The project "My Newcastle - Assessing the importance and value of buildings and spaces to young children" will be carried out between July and December this year.
The study will assess the importance and value of buildings and space of over 100 young people attending at two state maintained schools in Tyneside with contrasting catchment area characteristics. One of the schools will have a relatively deprived and diverse ethnic catchment area the other will draw from a more affluent and suburban catchment area.
The project will contribute to furthering our understanding of the relationships between young people’s sense of place and the historic built environment by involving for the first time primary age pupils.

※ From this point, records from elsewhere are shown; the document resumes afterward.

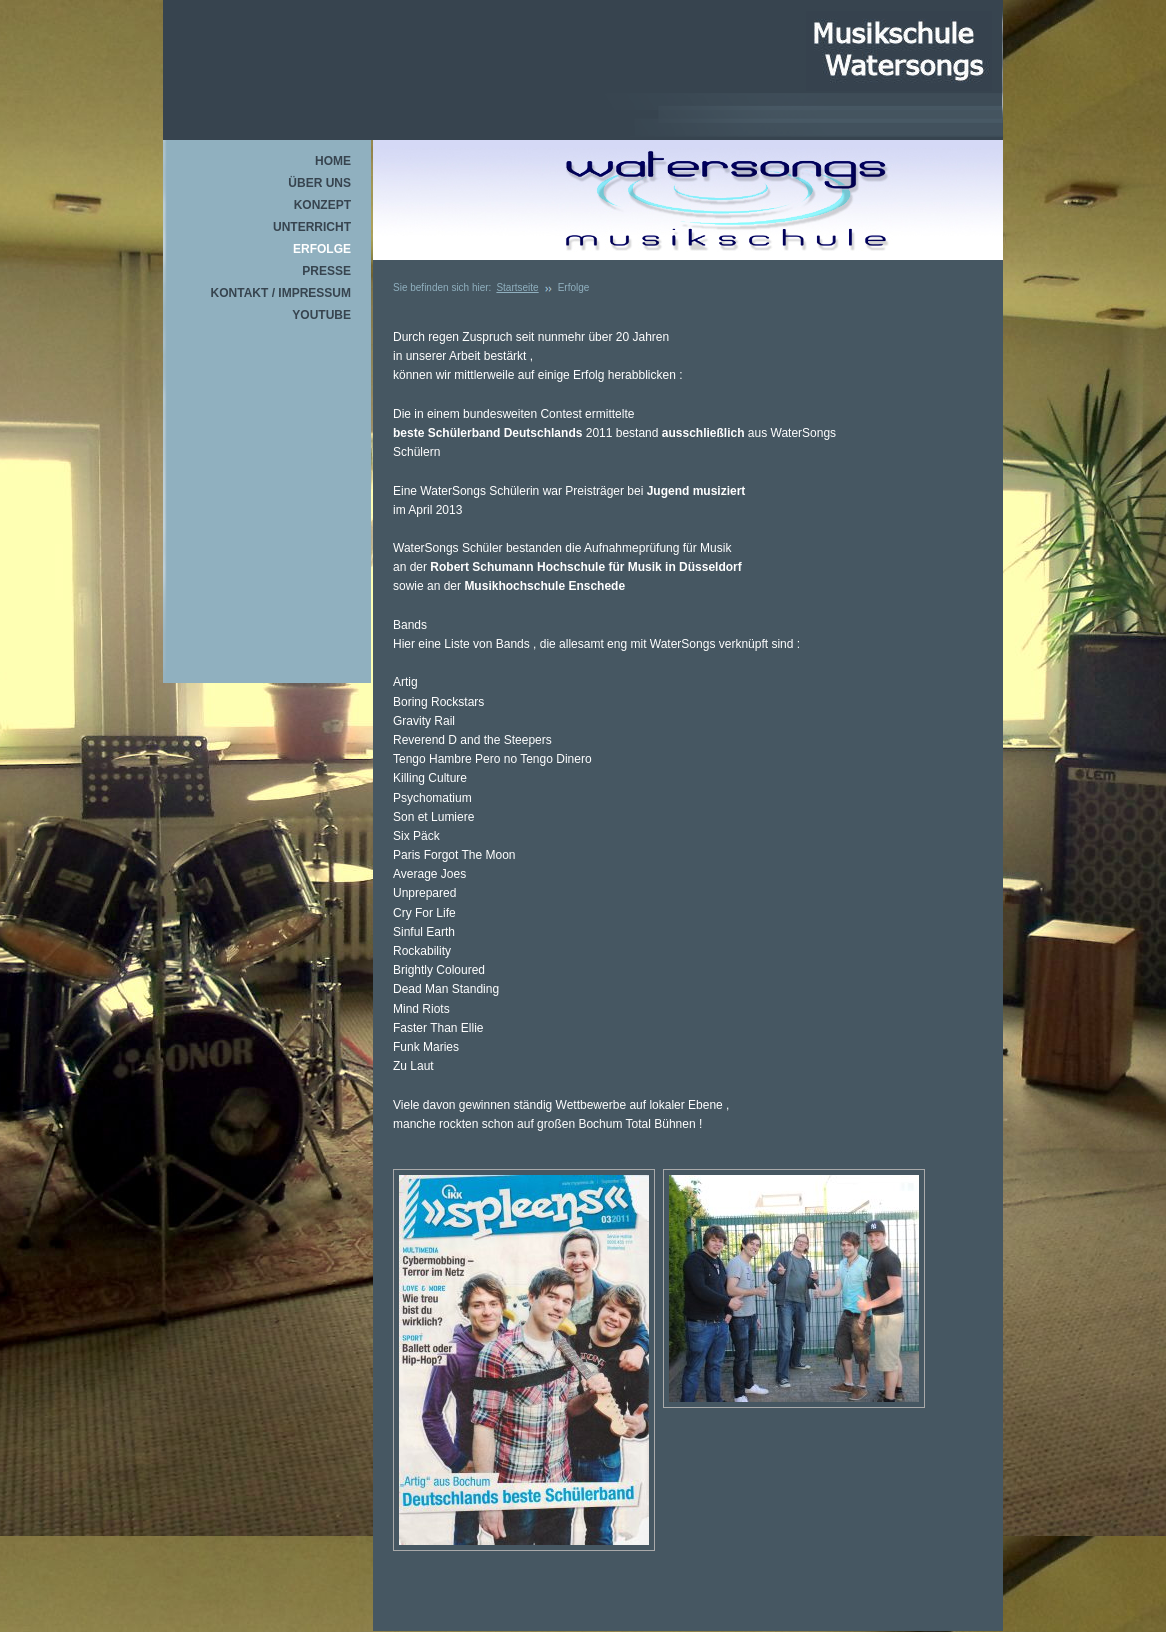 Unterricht (312, 227)
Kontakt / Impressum (281, 293)
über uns (319, 183)
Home (333, 161)
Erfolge (322, 249)
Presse (326, 271)
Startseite (517, 287)
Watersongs (899, 51)
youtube (321, 315)
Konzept (322, 205)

If successful this research could help primary school teachers to provide a stimulating learning opportunity which lays the foundations for young people, initially on Tyneside, to develop a greater level of awareness of their built environment and to gain a stronger sense of place.
David Bradley (CURDS), led a major piece of research for English Heritage in 2010 which focussed the importance and value of historic buildings, monuments and spaces to young people aged 14-15 and examined the role of the historic environment in shaping their sense of place (view report here).This research built on earlier CURDS research on “Sense of Place and Social Capital and the Historic Built Environment” which was summarised in the 2009 Heritage Counts Report (view report here).
CCF support will enable Prof. Mike Coombes and David Bradley to continue this innovative strand of research.